I just wanted to clarify the way the word ‘Catholic’ is being used. Please state when you mean Roman Catholic, or when you mean catholic=universal. Also, the Catechism, at least after Vatican II, does NOT teach that only Roman Catholics will be saved. It clearly states that members of various Protestant denominations that are raised in the faith and are obeying God to the best of their knowledge/ability should be respected as true Christians. So…protestants, for example, may be part of the catholic/universal church, though not a member of the Roman Catholic Church.

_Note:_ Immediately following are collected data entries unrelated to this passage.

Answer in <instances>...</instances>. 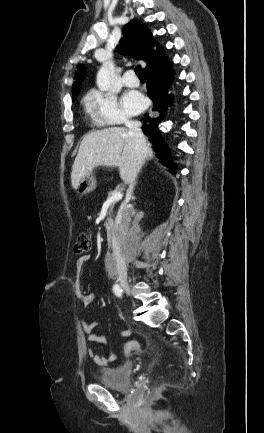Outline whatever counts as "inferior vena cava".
Segmentation results:
<instances>
[{
    "label": "inferior vena cava",
    "mask_w": 264,
    "mask_h": 433,
    "mask_svg": "<svg viewBox=\"0 0 264 433\" xmlns=\"http://www.w3.org/2000/svg\"><path fill=\"white\" fill-rule=\"evenodd\" d=\"M125 125L128 127L129 129V133L134 137L135 140V150L137 153V171H139L140 167L142 166L145 158H146V149H147V143H146V138L142 132L141 129V122L139 121H129L126 120L125 121ZM137 174L135 173L133 175V177L130 179L129 181V188L127 191V195H126V200L123 203L120 213H119V221L120 224H122L123 222V209L124 207H127V202L131 199L132 196V192L134 189V185H135V178H136ZM121 228L122 225H121ZM119 236V241L117 242V245L119 246L117 252H116V268H117V273L119 278H124L126 279L127 277V268H126V264L124 261V253L120 248V245L122 242L124 241V238L127 236V233L124 230H120V232L118 233Z\"/></svg>",
    "instance_id": "obj_1"
}]
</instances>
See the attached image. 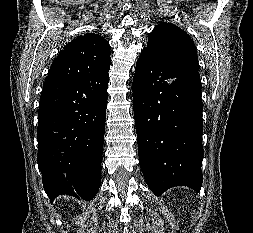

“The Catholic Church” means all those churches of various Catholic rites collectively under the pasturage of an apostolic bishop who is in full obedience and communion to the Vicar of Christ (the Pope). “Churches” as it is used in the Catechism generally refers to those apostolic Churches which are in schism but have a valid apostolic succession and substantially the same faith and Creed. "Ecclesial Communities or “Faith Communities” refers to those assemblies of peoples (generally Protestant) who may rightfully be called “Christian” by their baptism into the Body of Christ - The Catholic Church. These are “related” to The Catholic Church as seperated brothers. “Churches” who enjoy all 7 of the apostolic sacraments but who are in schism with The Catholic Church have a closer relationship than do “ecclesial communities”. All that said, NONE, whether they are in the formal Catholic Church or in a Church or in an ecclesial community who are in grave/mortal post-baptismal sins are in the Body of Christ and will go to hell if they die impenitent. Protestants, or those who lack valid apostolic succession (i.e. Anglican) and Holy Orders are in very grave danger of eternal damnation without having a sacrament of penance/reconciliation for grave sins committed post baptismally. Those “baptized” non-Catholics who die without grave sins are saved with caveat. The caveat is that anyone who is not in the Formal Catholic Church is invincibly ignorant of the necessity to be in the Catholic Church. Thus the risk of not attaining sanctification/theosis and falling to hell is HIGH for all those who remain outside of the Catholic Church.

Catholics may not judge any soul’s final disposition but we can of course judge behavior so that we may warn others who are not living according to teaching - which imposes an obligation to warn EVERY non-Catholic that they are at high risk of eternal damnation.